Since labour cannot be zero L = 40
∴Output can be maximized by employing 40 labors.
∴ Maximum possible TPL = 60(40)2 – (40)3 = 96,000 – 64,000 = 32,000 units
68.
Answer : (b)
Reason : (a) Profit will be maximum when the MC is equal to MR and the slope of MC curve > slope of MR curve
(b) As long as MC>AC, AC is increasing and as long as MC<AC, AC is decreasing. Therefore, when MC
and AC are equal, AC is at its minimum.
(c) MC is minimum when slope of MC curve is zero
(d) There is no relation between the intersection point of MC & AC and the opportunity cost
(e) Profit will be minimum when the MC is equal to MR and the slope of MC curve < slope of MR curve
69.
Answer : (c)
Reason : Diseconomies of scale refer to the forces causing the average cost of production to increase as the output
increases. Therefore the answer is (c).
70.
Answer : (e)
Reason : Consumer surplus is the amount of money actually paid by the consumer and the amount of money he is
willing to pay rather than go without it.
Consumer surplus = (1000×25) – (1000 × 20) = Rs.5,000
71.
Answer : (c)
Reason : The market rate of interest is the rate that is prevalent in the market at a given point of time in money terms.
The real rate of interest shows the purchasing power of the capital. It changes with change in price level.
So option (c) is the correct answer.
72.
Answer : (e)
Reason : I.
A rich man’s demand for cash for economic transactions is higher than a poor man’s demand for cash
for economic transactions. Thus the transaction motive differs with the income earned by the individual.
II.
If a person is paid daily wages, then his demand for cash for daily transactions will be lower than the
person who receives income once in a month. Hence the time period between the successive receipts of
income also influences the transaction motive.
III. The economic transactions of various economic agents will be different. Few people spend lavishly and
few thrifty people spend very carefully. Therefore spending habits of the people also affect the
transaction motive.
So option (e) is the correct answer.
73.
Answer : (b)
Reason : At liquidity trap the interest rate remains same even if there is a increase in money supply. According to
Keynes the interest rate cannot be zero or negative, hence at liquidity trap the downward sloping liquidity
preference curve takes the shape of a horizontal straight line
74.
Answer : (d)
Reason : According to Keynes there are three motives for demand for liquidity viz.
Transaction, Precautionary and Speculative. Out of these the first two depends upon the level of income and
the Speculative motive depends upon interest. Hence the aggregate demand for liquidity is a function of level
of income and rate of interest. In the whole theory there is no mention of price level.

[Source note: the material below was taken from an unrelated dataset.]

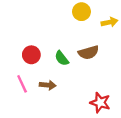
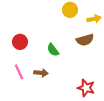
brown semicircle: (88, 52) -> (85, 40), moved
red circle: (31, 55) -> (20, 42), moved

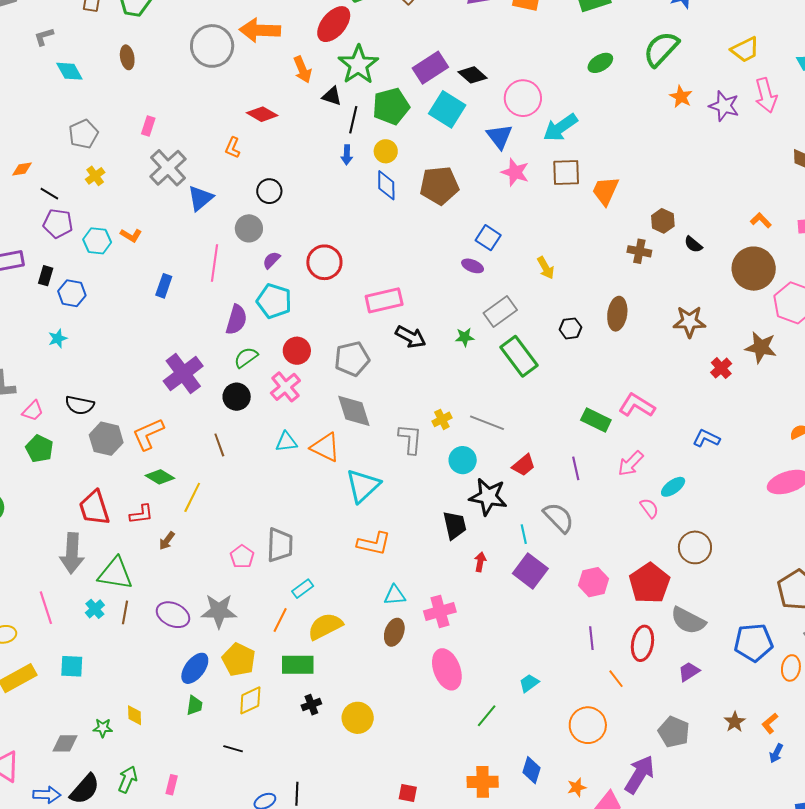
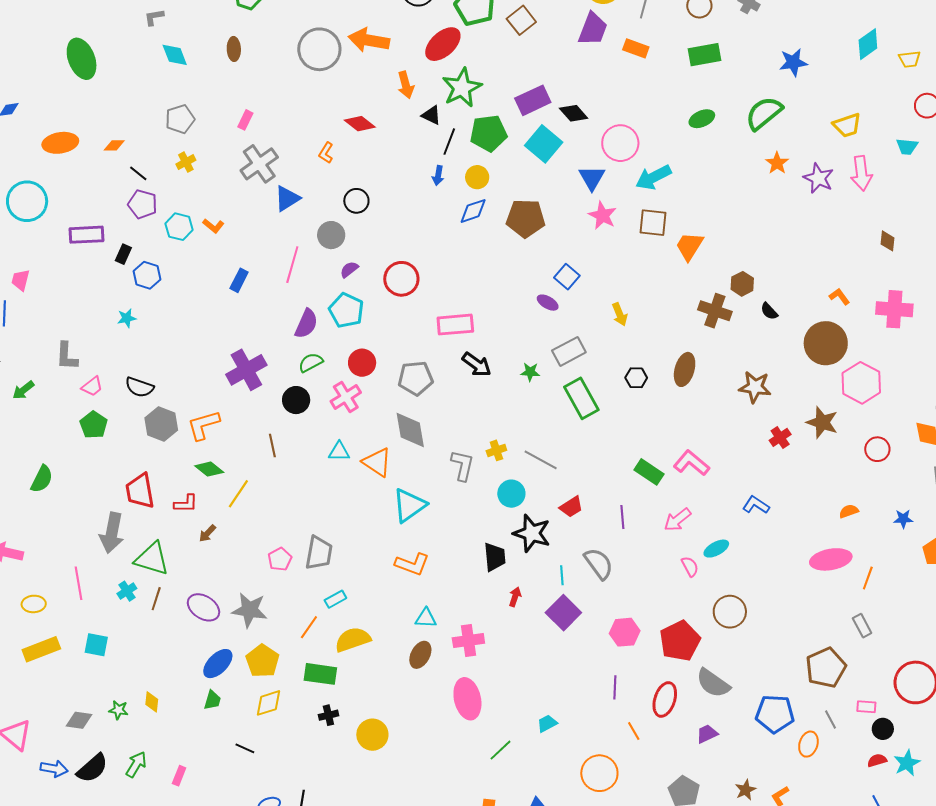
blue diamond: (386, 185) -> (473, 211), turned 64
brown cross: (639, 251) -> (715, 311), size x1.4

Hence option (d) is the correct answer
75.
Answer : (b)
Reason : The firm will be in equilibrium when the wage rate, average revenue product and marginal revenue product
average wage and marginal wage are equal. In the given diagram this condition is satisfied at point P.
76.
Answer : (b)
Reason : According to Walker an entrepreneur earns profit because of his greater ability to run the business when
compared to other entrepreneur. Hence he defined profit as the “rent of ability” of an entrepreneur.
Hence option (b) is the correct answer
77.
Answer : (c)
Reason : The modern theories of profit includes Clark’s dynamic theory of profit, Schumpeter’s innovation theory of
profit, Knight’s uncertainty theory of profit and Hawley’s risk theory of profit. Where as Walker’s rent theory
of profit comes under traditional theory of profit.
Hence option (c) is the correct answer
78.
Answer : (e)
Reason : As the theory tries to explain how interest is determined based on ‘real factors’ like investment and savings.
This theory is called as real theory and also saving-investment theory. Moreover this theory holds that the
determination of the rate of interest can be done when the forces of demand for capital meet the forces of
supply of capital. Hence this theory is also called as demand and supply of capital theory of interest.